[Source data]
--- START ---

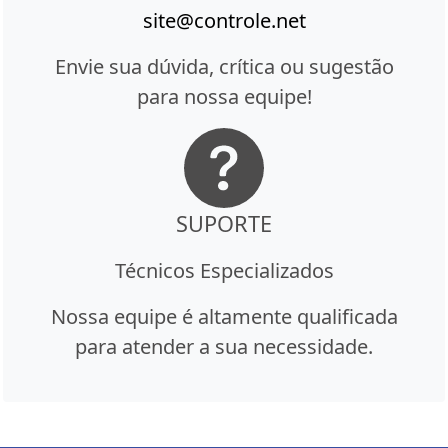
site@controle.net
Envie sua dúvida, crítica ou sugestão
para nossa equipe!
SUPORTE
Técnicos Especializados
Nossa equipe é altamente qualificada
para atender a sua necessidade.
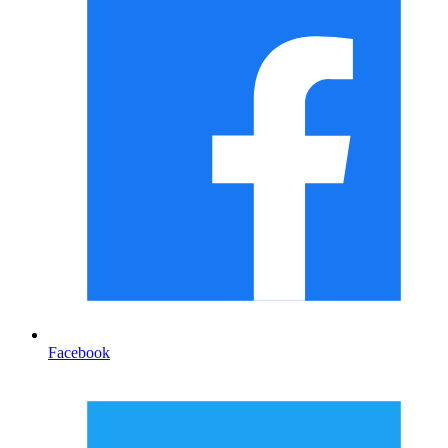
Facebook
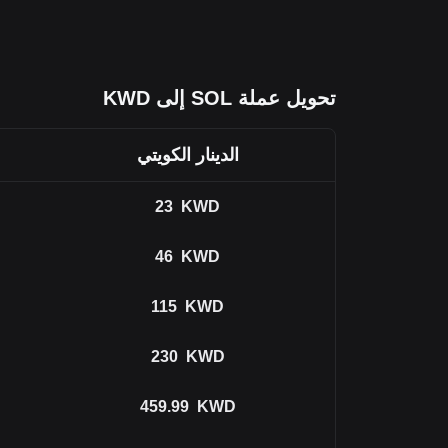
تحويل عملة SOL إلى KWD
الدينار الكويتي
23
KWD
46
KWD
115
KWD
230
KWD
459.99
KWD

--- END ---

**Your assignment:** Filter the entries above and keep only the lines with the word "para".

**Output for this exercise:**
para nossa equipe!
para atender a sua necessidade.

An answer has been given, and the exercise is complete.